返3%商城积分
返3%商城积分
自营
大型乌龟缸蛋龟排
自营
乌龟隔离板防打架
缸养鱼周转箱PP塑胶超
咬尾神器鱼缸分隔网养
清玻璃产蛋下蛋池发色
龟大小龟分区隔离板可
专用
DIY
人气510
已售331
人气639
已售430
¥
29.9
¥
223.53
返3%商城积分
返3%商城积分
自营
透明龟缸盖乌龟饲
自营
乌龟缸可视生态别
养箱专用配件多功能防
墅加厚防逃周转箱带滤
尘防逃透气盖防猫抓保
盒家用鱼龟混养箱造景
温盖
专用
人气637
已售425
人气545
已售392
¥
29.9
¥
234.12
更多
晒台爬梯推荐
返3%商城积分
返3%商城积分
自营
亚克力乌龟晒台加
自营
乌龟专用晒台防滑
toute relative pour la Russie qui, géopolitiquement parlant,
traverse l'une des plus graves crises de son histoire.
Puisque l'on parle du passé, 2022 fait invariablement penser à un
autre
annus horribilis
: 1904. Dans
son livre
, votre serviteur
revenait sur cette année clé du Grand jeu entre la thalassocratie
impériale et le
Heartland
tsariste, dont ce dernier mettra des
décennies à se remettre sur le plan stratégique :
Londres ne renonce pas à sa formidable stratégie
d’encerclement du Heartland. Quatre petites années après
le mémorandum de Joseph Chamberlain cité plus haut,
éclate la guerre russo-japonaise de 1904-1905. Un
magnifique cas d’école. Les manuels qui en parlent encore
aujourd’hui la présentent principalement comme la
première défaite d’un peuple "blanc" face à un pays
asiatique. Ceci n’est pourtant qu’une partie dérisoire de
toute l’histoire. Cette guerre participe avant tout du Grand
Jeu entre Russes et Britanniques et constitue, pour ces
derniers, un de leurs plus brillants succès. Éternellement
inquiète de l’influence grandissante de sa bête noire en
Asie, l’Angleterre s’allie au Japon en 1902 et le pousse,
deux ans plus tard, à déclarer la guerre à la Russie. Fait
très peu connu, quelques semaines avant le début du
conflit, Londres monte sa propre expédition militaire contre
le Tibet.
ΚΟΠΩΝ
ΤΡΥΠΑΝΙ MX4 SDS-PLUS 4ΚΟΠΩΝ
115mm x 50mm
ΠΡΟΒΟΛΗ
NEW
----------------
• WHAT THE TASK ASKS
What is needed is every line of the records above that contains the word "histoire".

• ANSWER FOR THIS EXERCISE
traverse l'une des plus graves crises de son histoire.
toute l’histoire. Cette guerre participe avant tout du Grand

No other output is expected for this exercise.